As a Node module dependency, the engine exposes a JavaScript API that can be called in your own code.
extract(sourceDocument)
⇒ Promise.<string>
launchHeadlessBrowser()
⇒ Promise.<puppeteer.Browser>
stopHeadlessBrowser()
⇒ Promise.<void>
fetch(params)
⇒ Promise.<{mimeType: string, content: (string|Buffer)}>
new SourceDocument(params)
🔗Represents a source document containing web content and metadata for extraction.
Includes the document location, selectors for content inclusion/exclusion,
content filters, raw content data, and MIME type information.

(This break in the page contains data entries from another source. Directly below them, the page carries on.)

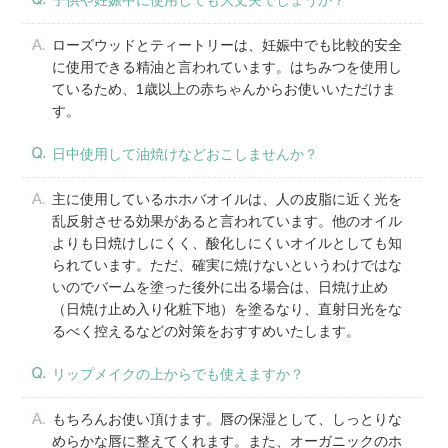
子供や妊娠中に使用しても大丈夫でしょうか？
ローズウッドとティートリーは、妊娠中でも比較的安全
に使用できる精油と言われています。はちみつを使用し
ているため、1歳以上の赤ちゃんからお使いいただけま
す。
日中使用して油焼けなどおこしませんか？
主に使用しているホホバオイルは、人の皮脂に近く光を
乱反射させる効果があると言われています。他のオイル
よりも日焼けしにくく、酸化しにくいオイルとしても知
られています。ただ、確実に焼けないというわけではな
いのでバームを塗った後外に出る場合は、日焼け止め
（日焼け止め入り化粧下地）を塗るなり、直射日光をな
るべく控えるなどの対策をおすすめいたします。
リップメイクの上からでも使えますか？
もちろんお使い頂けます。唇の保湿として、しっとりな
めらかな唇に整えてくれます。また、オーガニックのホ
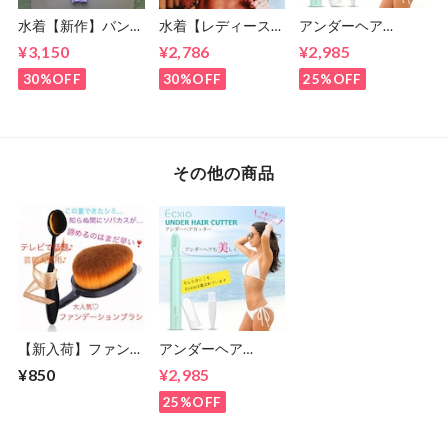
水着【新作】バンド
水着【レディース
アンダーヘア
ゥビキニ/ピンクパ
】ドット柄 バンド
【Ecxia】ヒートカ
¥3,150
¥2,786
¥2,985
ープル (7号・9号)
ゥビキニ S M(5号,7
ッター Vライン/ア
号,9号)
ンダーヘアー/お手
30%OFF
30%OFF
25%OFF
入れ/処理/アンダー
ヘアー/美容機器
その他の商品
【新入荷】ファンデ
アンダーヘア
ーションブラシ(歯
【Ecxia】ヒートカ
¥850
¥2,985
ブラシ型)メイクブ
ッター Vライン/ア
ラシ
ンダーヘアー/お手
25%OFF
入れ/処理/アンダー
ヘアー/美容機器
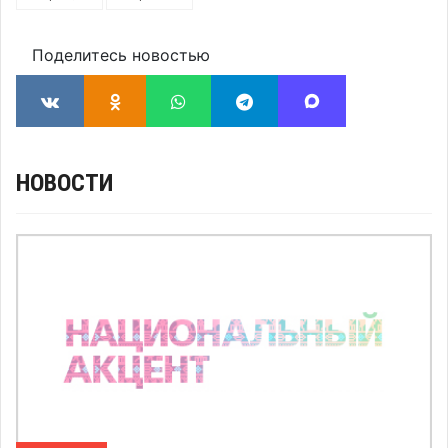
Поделитесь новостью
НОВОСТИ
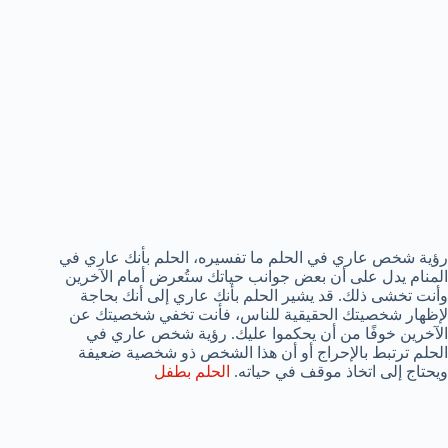
رؤية شخص عاري في الحلم ما تفسيره، الحلم بأنك عاري في
المنام يدل على أن بعض جوانب حياتك ستُعرض أمام الآخرين
وأنت تخشى ذلك. قد يشير الحلم بأنك عاري إلى أنك بحاجة
لإظهار شخصيتك الحقيقية للناس، فأنت تخفي شخصيتك عن
الآخرين خوفًا من أن يحكموا عليك. رؤية شخص عاري في
الحلم ترتبط بالإحراج أو أن هذا الشخص ذو شخصية ضعيفة
ويحتاج إلى اتخاذ موقف في حياته.
الحلم بطفل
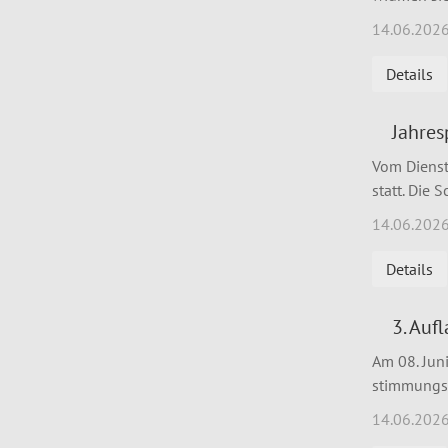
14.06.202
Details
Jahre
Vom Dienst
statt. Die 
14.06.202
Details
3. Auf
Am 08. Jun
stimmungsv
14.06.202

Param | Type | Description |
---|---|---|
params | object | The source document parameters |
params.location | string | The URL location of the document |
params.executeClientScripts | boolean | Whether to execute client-side scripts |
params.contentSelectors | string | object | Array | CSS selectors for content to include |
params.insignificantContentSelectors | string | object | Array | CSS selectors for content to exclude |
params.filters | Array | Array of filters to apply |
params.content | string | The document content |
params.mimeType | string | The MIME type of the content |
extract(sourceDocument)
⇒ Promise.<string>
🔗Extract content from source document and convert it to Markdown
Kind: global function
Returns: Promise.<string>
- Promise which is fulfilled once the content is extracted and converted in Markdown. The promise will resolve into a string containing the extracted content in Markdown format
Param | Type | Description |
---|---|---|
sourceDocument | string | Source document from which to extract content, see SourceDocument |
launchHeadlessBrowser()
⇒ Promise.<puppeteer.Browser>
🔗Launches a headless browser instance using Puppeteer if one is not already running. Returns the existing browser instance if one is already running, otherwise creates and returns a new instance.
Kind: global function
Returns: Promise.<puppeteer.Browser>
- The Puppeteer browser instance.
stopHeadlessBrowser()
⇒ Promise.<void>
🔗Stops the headless browser instance if one is running. If no instance exists, it does nothing.
fetch(params)
⇒ Promise.<{mimeType: string, content: (string|Buffer)}>
🔗Fetch a resource from the network, returning a promise which is fulfilled once the response is available
Kind: global function
Returns: Promise.<{mimeType: string, content: (string|Buffer)}>
- Promise containing the fetched resource’s MIME type and content
Param | Type | Description |
---|---|---|
params | object | Fetcher parameters |
params.url | string | URL of the resource you want to fetch |
[params.executeClientScripts] | boolean | Enable execution of client scripts. When set to true , this property loads the page in a headless browser to load all assets and execute client scripts before returning its content |
[params.cssSelectors] | string | Array | List of CSS selectors to await when loading the resource in a headless browser. Can be a CSS selector or an array of CSS selectors. Only relevant when executeClientScripts is enabled |
[params.config] | object | Fetcher configuration |
[params.config.navigationTimeout] | number | Maximum time (in milliseconds) to wait before considering the fetch failed |
[params.config.language] | string | Language (in ISO 639-1 format) to be passed in request headers |
[params.config.waitForElementsTimeout] | number | Maximum time (in milliseconds) to wait for selectors to exist on page before considering the fetch failed. Only relevant when executeClientScripts is enabled |